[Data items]
━━━━

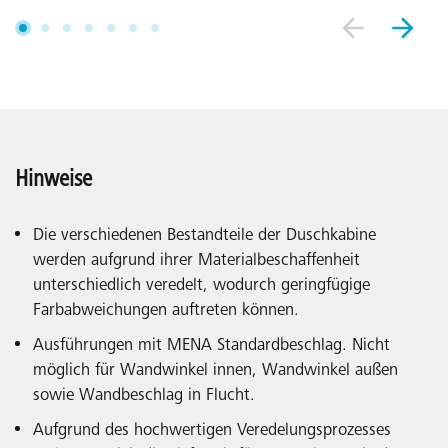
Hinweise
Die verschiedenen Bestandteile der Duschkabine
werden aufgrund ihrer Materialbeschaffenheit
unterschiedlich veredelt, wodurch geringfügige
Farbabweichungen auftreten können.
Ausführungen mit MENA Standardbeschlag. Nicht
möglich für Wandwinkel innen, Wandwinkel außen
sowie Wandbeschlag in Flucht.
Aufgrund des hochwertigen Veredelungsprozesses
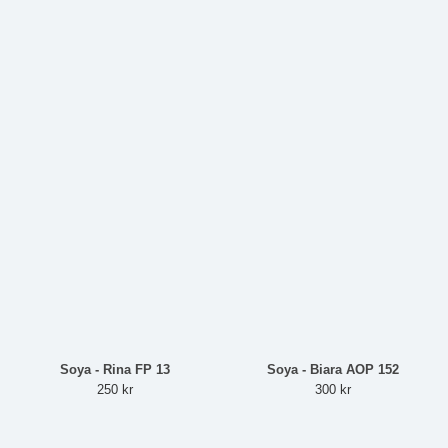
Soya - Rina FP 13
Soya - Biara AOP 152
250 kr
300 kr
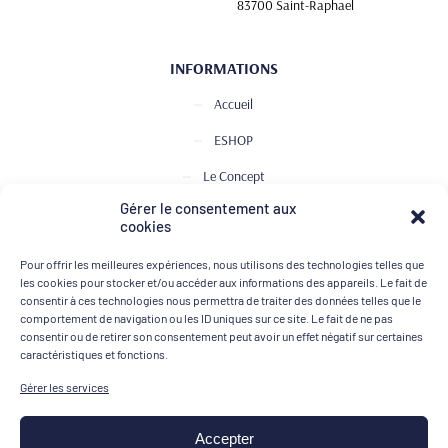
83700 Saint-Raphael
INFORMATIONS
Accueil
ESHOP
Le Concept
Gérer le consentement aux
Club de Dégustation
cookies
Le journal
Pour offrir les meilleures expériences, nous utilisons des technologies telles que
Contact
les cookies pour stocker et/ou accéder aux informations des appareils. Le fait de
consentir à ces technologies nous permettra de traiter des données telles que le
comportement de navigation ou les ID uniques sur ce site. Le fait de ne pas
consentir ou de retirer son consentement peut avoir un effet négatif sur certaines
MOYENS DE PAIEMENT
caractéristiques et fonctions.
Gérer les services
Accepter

━━━━

■ Your instructions: Using the records above, say how many lines contain the string "technologies"; offer no other text.

■ Reply to the task: 2